Saving the private right of action for investors
To survive in the long run, ISDS needs broad, public support.  This, in turn, requires reform including making ISDS available to SME investors (another key feature of the EU’s ICS proposal, see Articles 3 and 4 on Mediation and Consultations, Article 9.9 on Sole Judges and Article 28.5 on maximum costs to be borne by unsuccessful SME claimants).  The choice, today, is not between the EU ICS proposal and the status quo (or, even less so, a perfectly streamlined multilateral investment court).  It is between something akin to the EU proposal and a slow decline of ISDS in favor of SSDS (state-to-state dispute settlement) or, at least, a major limitation of ISDS to some types of disputes/countries only.

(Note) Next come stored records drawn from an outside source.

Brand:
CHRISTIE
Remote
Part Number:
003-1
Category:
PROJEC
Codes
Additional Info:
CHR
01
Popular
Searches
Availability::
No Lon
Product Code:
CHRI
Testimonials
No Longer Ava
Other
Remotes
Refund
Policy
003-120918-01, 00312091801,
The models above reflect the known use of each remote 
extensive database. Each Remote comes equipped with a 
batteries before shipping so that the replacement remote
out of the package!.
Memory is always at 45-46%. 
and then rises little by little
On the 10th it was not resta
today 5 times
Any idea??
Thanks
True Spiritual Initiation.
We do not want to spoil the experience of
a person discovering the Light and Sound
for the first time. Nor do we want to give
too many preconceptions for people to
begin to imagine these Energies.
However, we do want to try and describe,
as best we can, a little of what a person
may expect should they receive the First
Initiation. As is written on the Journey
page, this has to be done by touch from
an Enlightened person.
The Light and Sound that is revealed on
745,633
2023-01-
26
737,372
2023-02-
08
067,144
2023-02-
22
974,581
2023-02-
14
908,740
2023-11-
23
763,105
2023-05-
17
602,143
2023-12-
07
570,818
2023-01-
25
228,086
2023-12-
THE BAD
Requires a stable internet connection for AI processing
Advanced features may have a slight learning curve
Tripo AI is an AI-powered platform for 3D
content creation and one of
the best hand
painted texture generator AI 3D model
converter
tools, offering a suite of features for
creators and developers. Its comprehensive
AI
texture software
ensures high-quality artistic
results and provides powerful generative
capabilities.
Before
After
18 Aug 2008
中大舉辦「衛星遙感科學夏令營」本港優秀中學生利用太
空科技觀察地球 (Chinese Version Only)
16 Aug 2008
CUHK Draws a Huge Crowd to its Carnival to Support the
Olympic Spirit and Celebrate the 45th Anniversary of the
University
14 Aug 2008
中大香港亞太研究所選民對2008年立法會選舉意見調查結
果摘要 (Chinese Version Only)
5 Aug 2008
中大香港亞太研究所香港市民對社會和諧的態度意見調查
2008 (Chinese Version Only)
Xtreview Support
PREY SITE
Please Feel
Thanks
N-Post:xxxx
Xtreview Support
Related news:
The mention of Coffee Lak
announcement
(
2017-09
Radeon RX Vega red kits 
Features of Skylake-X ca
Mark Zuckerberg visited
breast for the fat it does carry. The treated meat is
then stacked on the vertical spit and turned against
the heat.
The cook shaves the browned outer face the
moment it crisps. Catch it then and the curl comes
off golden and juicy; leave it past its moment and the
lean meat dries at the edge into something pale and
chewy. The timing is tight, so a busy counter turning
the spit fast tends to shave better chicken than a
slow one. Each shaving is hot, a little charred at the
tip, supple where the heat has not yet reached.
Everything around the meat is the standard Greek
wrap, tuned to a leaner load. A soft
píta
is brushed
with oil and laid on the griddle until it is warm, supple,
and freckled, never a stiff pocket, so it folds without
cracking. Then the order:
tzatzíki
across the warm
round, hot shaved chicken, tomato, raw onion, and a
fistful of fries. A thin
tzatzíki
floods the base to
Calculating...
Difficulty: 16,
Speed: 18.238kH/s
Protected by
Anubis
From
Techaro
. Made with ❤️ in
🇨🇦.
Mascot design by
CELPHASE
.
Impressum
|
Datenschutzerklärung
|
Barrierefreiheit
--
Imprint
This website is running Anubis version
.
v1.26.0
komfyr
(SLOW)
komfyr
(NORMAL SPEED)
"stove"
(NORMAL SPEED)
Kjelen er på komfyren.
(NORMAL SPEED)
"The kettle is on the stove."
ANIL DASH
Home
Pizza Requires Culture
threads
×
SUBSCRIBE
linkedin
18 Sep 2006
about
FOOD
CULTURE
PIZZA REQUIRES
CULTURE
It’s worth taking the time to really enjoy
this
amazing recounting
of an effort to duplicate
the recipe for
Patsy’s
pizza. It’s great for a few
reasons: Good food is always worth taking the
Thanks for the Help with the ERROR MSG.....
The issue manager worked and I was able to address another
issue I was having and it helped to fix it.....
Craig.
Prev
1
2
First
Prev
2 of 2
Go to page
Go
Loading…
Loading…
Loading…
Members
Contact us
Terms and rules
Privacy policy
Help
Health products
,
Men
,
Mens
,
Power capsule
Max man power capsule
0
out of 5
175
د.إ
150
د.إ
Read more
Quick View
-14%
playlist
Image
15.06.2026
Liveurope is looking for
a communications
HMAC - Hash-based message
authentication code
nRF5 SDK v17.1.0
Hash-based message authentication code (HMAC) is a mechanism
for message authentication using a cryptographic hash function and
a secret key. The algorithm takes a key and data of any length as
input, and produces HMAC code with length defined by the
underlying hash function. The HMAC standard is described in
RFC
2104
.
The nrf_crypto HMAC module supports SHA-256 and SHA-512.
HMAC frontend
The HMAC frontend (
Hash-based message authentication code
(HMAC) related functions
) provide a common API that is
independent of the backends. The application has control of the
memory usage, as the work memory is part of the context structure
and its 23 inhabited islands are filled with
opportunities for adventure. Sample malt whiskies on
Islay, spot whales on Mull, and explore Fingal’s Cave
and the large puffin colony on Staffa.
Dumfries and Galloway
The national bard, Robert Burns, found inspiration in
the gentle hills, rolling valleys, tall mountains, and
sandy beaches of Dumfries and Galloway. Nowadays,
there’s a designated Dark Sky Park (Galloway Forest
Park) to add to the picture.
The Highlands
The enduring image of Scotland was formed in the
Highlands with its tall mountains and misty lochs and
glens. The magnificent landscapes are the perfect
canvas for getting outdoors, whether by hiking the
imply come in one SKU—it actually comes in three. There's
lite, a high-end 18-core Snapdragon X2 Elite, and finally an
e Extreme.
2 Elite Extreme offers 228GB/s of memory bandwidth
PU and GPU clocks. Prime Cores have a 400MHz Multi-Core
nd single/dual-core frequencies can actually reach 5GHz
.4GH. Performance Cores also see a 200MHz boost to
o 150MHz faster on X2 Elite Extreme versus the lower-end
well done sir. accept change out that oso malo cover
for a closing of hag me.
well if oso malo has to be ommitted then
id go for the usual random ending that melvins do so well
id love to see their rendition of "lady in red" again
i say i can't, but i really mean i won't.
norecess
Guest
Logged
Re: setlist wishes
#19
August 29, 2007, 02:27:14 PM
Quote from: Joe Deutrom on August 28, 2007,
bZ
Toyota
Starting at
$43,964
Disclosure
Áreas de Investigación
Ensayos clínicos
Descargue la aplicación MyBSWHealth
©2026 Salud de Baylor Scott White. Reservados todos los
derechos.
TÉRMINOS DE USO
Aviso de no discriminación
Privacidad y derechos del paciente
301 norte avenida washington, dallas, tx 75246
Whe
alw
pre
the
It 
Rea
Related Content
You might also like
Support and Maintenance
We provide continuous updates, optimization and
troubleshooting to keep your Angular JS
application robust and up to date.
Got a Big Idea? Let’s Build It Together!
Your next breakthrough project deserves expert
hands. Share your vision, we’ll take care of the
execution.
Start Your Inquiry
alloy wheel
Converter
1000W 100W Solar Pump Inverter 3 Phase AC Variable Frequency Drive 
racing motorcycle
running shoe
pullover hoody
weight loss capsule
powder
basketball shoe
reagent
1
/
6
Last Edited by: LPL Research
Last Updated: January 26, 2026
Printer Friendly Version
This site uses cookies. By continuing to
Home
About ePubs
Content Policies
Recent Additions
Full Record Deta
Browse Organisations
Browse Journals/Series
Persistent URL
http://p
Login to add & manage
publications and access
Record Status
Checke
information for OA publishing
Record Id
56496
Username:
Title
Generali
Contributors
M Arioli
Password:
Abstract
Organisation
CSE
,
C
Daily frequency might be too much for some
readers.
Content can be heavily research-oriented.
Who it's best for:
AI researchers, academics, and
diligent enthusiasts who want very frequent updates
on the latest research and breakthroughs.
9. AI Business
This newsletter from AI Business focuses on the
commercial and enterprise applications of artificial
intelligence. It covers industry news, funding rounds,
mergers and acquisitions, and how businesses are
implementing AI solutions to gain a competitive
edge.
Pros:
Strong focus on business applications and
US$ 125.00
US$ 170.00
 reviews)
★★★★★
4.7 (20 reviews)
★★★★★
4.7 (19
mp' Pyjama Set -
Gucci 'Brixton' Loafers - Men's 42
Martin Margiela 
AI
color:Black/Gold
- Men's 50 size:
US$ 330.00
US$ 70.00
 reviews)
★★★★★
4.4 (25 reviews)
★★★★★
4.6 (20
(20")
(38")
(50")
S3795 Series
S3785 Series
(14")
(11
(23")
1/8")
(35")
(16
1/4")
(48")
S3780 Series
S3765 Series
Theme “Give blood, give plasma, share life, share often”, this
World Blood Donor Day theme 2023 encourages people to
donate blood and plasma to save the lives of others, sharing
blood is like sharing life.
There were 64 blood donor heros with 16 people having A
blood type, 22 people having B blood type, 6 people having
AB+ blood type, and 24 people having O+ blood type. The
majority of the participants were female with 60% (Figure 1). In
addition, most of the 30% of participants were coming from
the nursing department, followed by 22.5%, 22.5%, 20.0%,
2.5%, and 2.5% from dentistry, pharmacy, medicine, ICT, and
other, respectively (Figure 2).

To make things palatable to a US audience, the EU should strip its proposal of any reference to “judges”, “tribunals” and “court” and instead refer to “members”, “panels” and “body” (e.g. “investor-state dispute settlement” with “panels” and an “appellate body” with six “members”), a linguistic nuance that cannot be underestimated and continues to be important in the WTO.  The US, in turn, should carefully examine the EU proposal for what it is: Not a step back for investors, but a balanced reform worth testing that may well be the safest bet to ensure the long term survival of the private right of action for foreign investors against host states.


*Professor of Law, Graduate Institute, Geneva, and Georgetown Law Center, Washington, D.C.